I'll admit that not even an all-male group is proof against such outbursts. Once I had an all-male party, of whom three—though I didn't know it when I signed them up—formed the comers of a homosexual love triangle, which came within a whisker of another murder. But that's another story.
IV
Miocene Romance
Have we ever acted as Cupid in connection with one of these time safaris, Ms. Pierce? Not really. You see, early in the history of Rivers and Aiyar, Time Safaris, we decided not to mix the sexes on our safaris. Come to think, there was one case that involved a romance of sorts, but it wasn't our doing. In fact, it was done in spite of us. The Raja—my partner, Chandra Aiyar—and I should have bloody well nipped it in the bud had we known what was brewing. And it didn't turn out as you might expect.
We had enrolled a pair of clients named Swayzey, father and son—James and Lawrence Swayzey. Jim Swayzey, the older of the two, who was paying for this safari, had a reputation as a hunter in Present.

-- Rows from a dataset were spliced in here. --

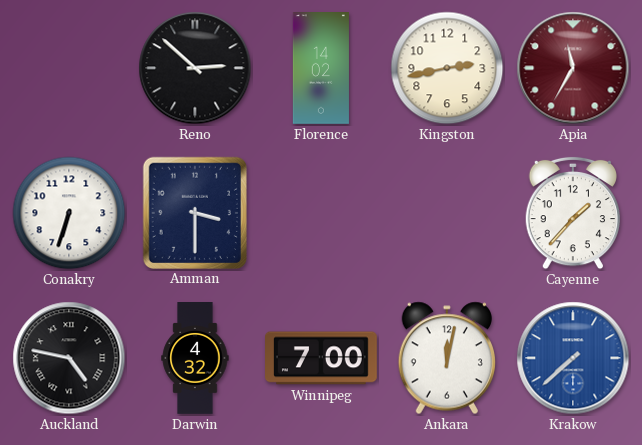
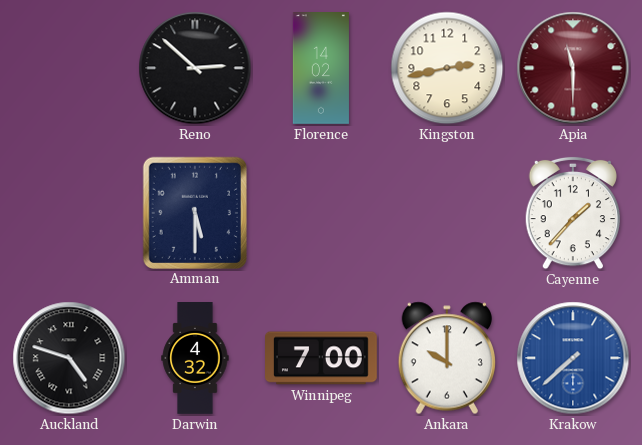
Apia: 11:35 -> 11:30
Conakry: 6:33 -> none
Amman: 3:30 -> 5:30
Auckland: 4:47 -> 4:48
Ankara: 12:02 -> 10:00
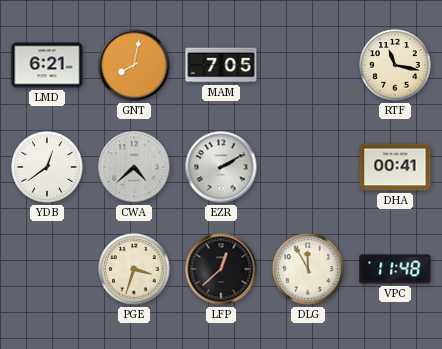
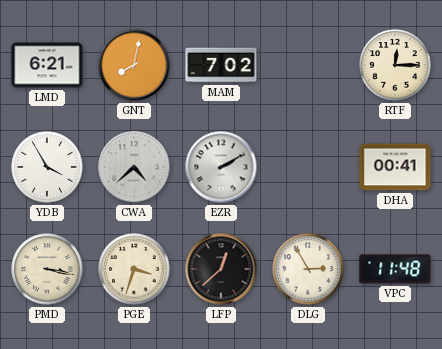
MAM: 7:05 -> 7:02
RTF: 11:17 -> 12:15
YDB: 12:39 -> 3:55
PMD: none -> 3:17
DLG: 11:55 -> 2:55
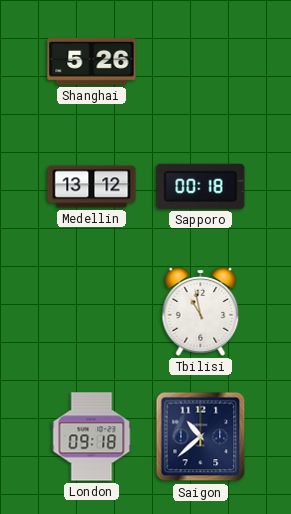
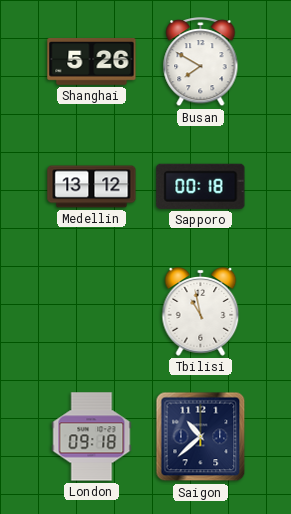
Busan: none -> 7:50
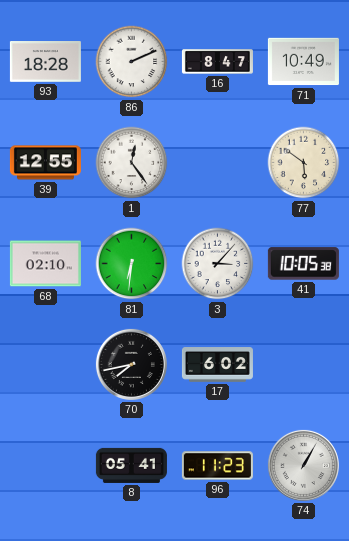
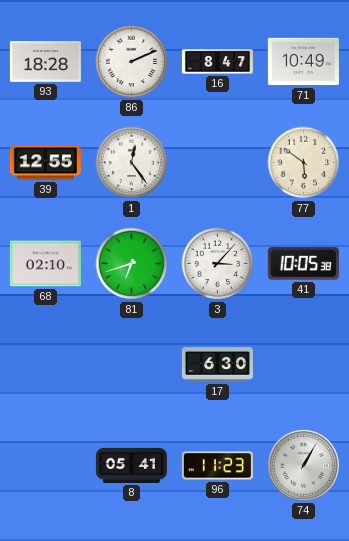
81: 6:31 -> 6:42
70: 7:43 -> none
17: 6:02 -> 6:30
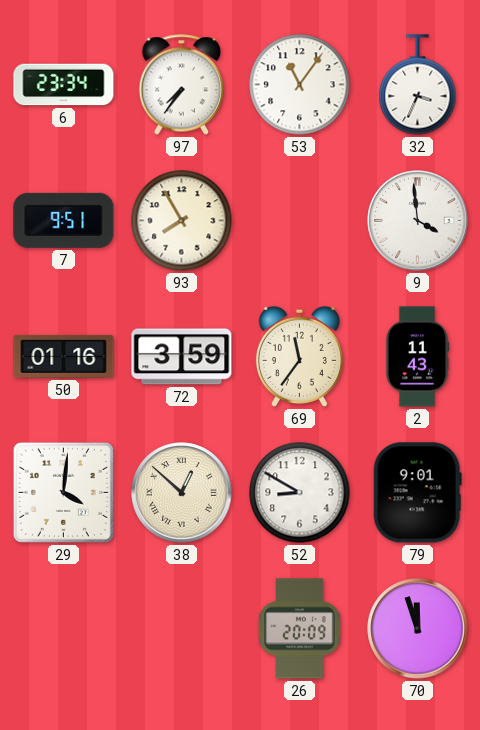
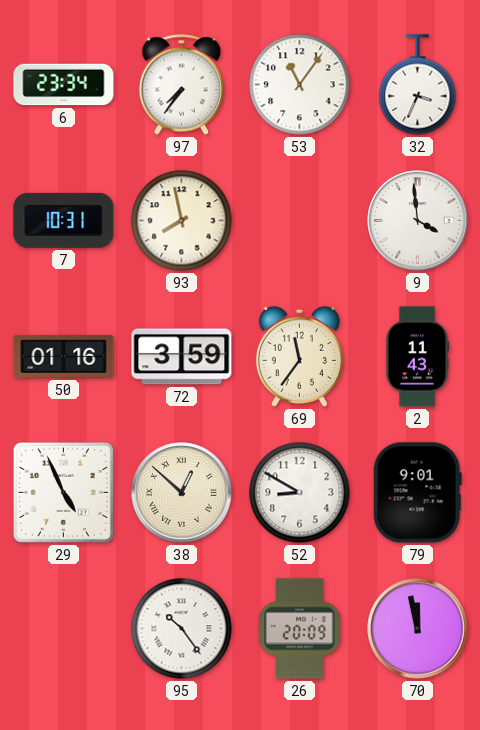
7: 9:51 -> 10:31
93: 7:55 -> 7:58
29: 4:01 -> 4:56
95: none -> 10:24
70: 11:57 -> 11:58
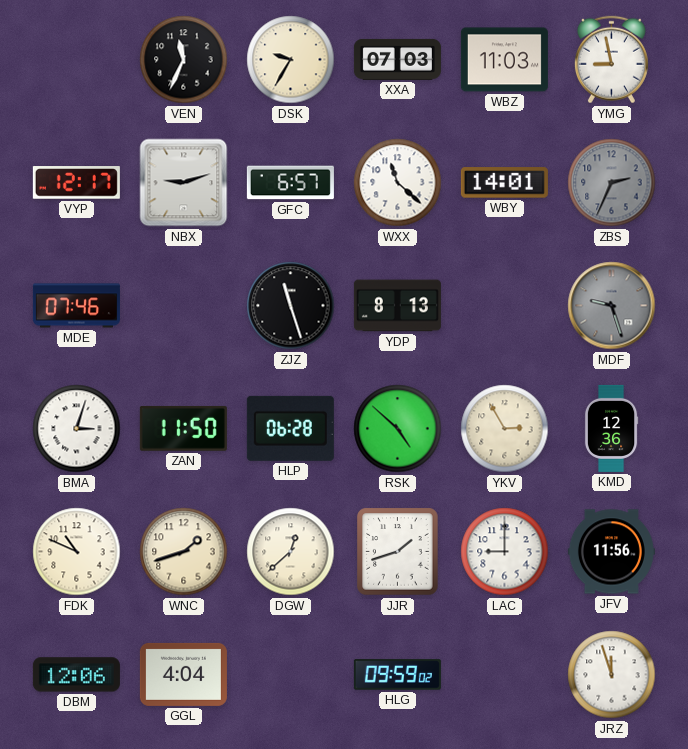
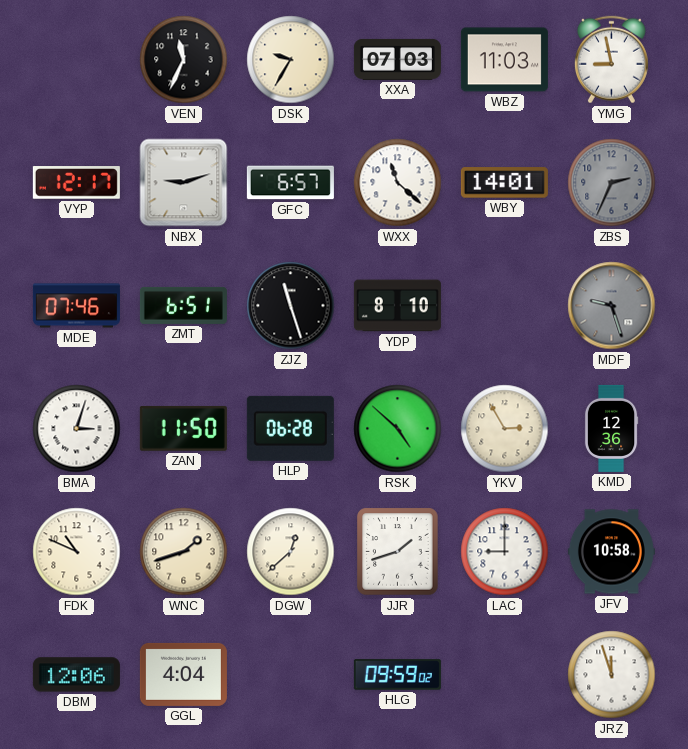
ZMT: none -> 6:51
YDP: 8:13 -> 8:10
JFV: 11:56 -> 10:58
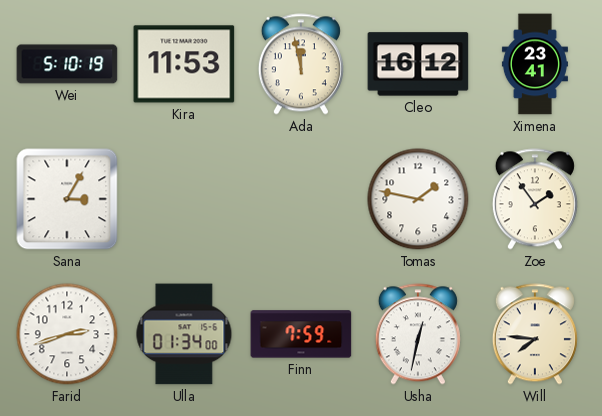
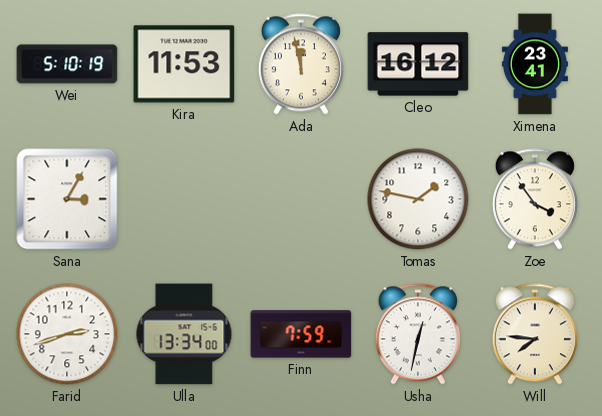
Zoe: 1:54 -> 3:54
Ulla: 01:34 -> 13:34
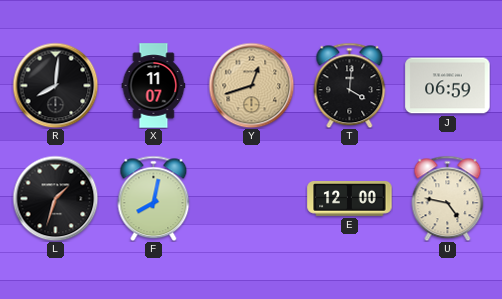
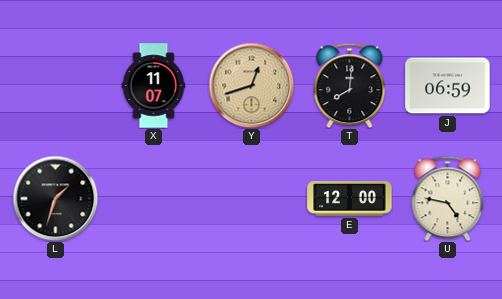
R: 8:01 -> none
T: 4:01 -> 8:01
F: 8:02 -> none
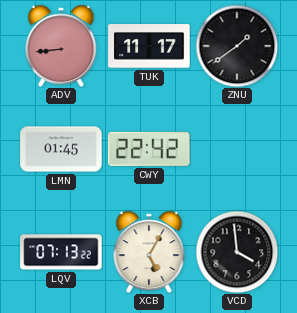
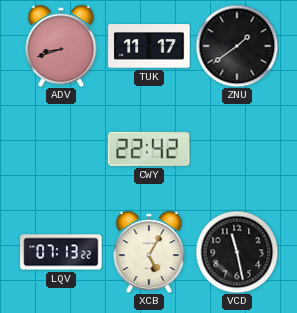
ADV: 8:44 -> 8:42
LMN: 01:45 -> none
VCD: 3:59 -> 11:28
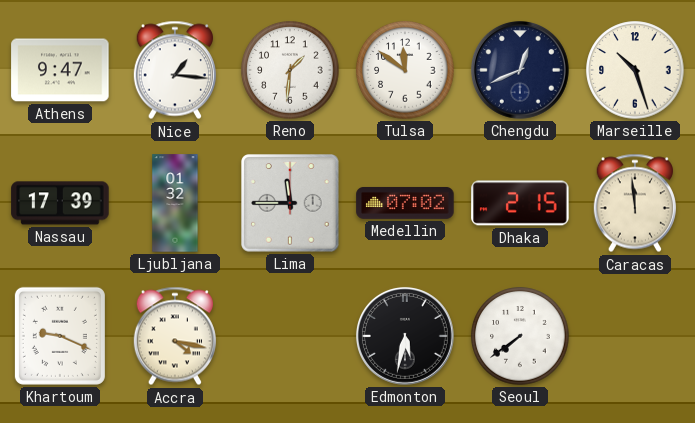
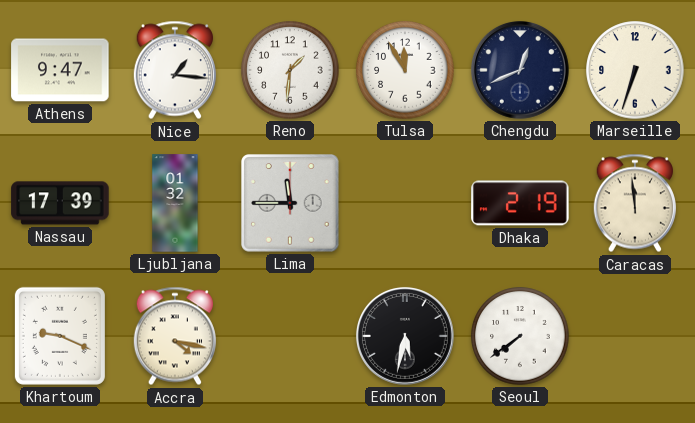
Tulsa: 11:51 -> 11:55
Marseille: 10:27 -> 6:33
Medellin: 07:02 -> none
Dhaka: 2:15 -> 2:19
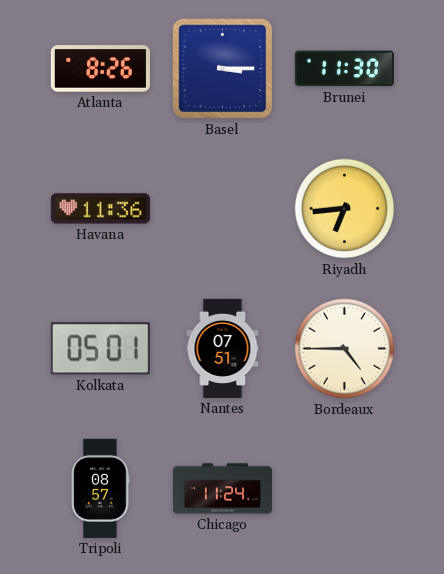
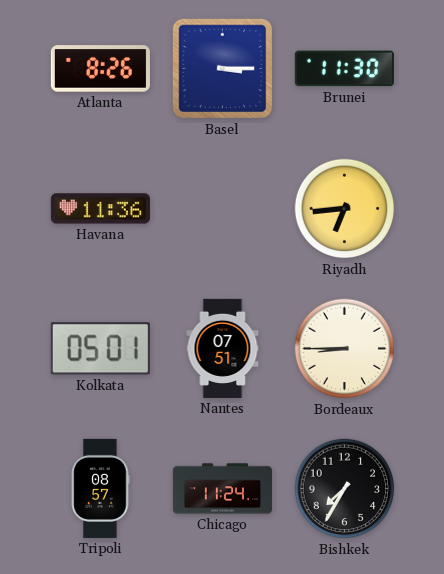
Bordeaux: 4:45 -> 8:45
Bishkek: none -> 7:35
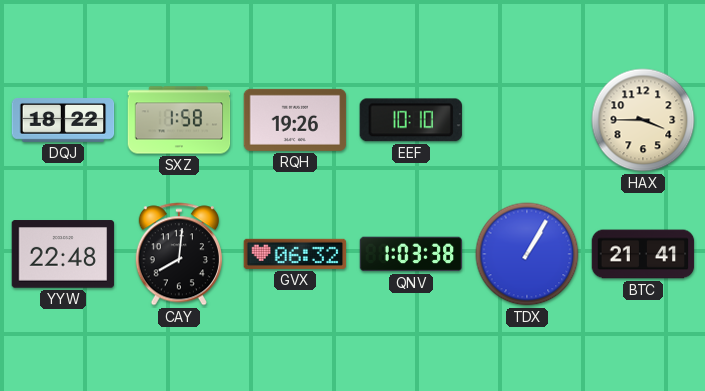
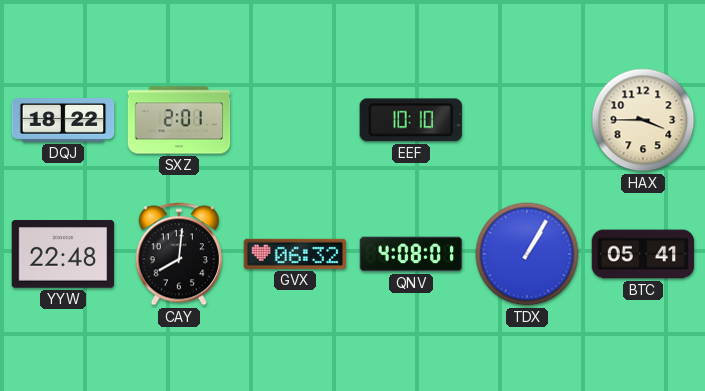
SXZ: 1:58 -> 2:01
RQH: 19:26 -> none
QNV: 1:03 -> 4:08
BTC: 21:41 -> 05:41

You understand, I'm sure, that there are bloody few places left on Earth where there are any really wild game animals, not half tamed from being penned up in parks and preserves and watched over by rangers. The older Swayzey paid extra for bringing his taxidermist along, to prepare animal heads and other trophies.
A couple of days after the Swayzeys signed up, a dollybird bounced into our office—excuse me, Ms. Pierce? Oh, "dollybird" is just our Aussie way of saying "sweet young thing." Anyhow, in came this gorgeous, auburn-haired young woman, in her early twenties, giving the name of Willow Lamar and saying she wanted a place on the Swayzey safari. I explained our policy of not mixing the sexes on these jaunts through time, having had unfortunate experiences with such mixed groups. At that she waxed wroth, as they used to say, accusing us of rampant sexism and threatening a class-action suit, one of those quaint Yank institutions that lets anybody sue anyone for anything, to the vast enrichment of the legal profession.
"Go ahead," I said. "Our insurance company assures us their lawyers can handle it."
"Oh, hell!" she said. "I might have known you'd have taken legal precautions."
"We got good advice when we started," I said. "Anyway, you look a bit small and delicate for hauling a big-game rifle around the trackless prehistoric landscape. It's a bloody rough country, with nothing resembling a road."
"Oh, I wasn't going to hunt anything."
"Eh? What then? Photography? We've had some nice—"
"No. I represent the S.T.L.O."
"What's that?"
"The letters stand for 'Suffer the Little Ones.' It's an animal-rights group, opposed to all hunting. To kill an animal that doesn't threaten you is the same as murder."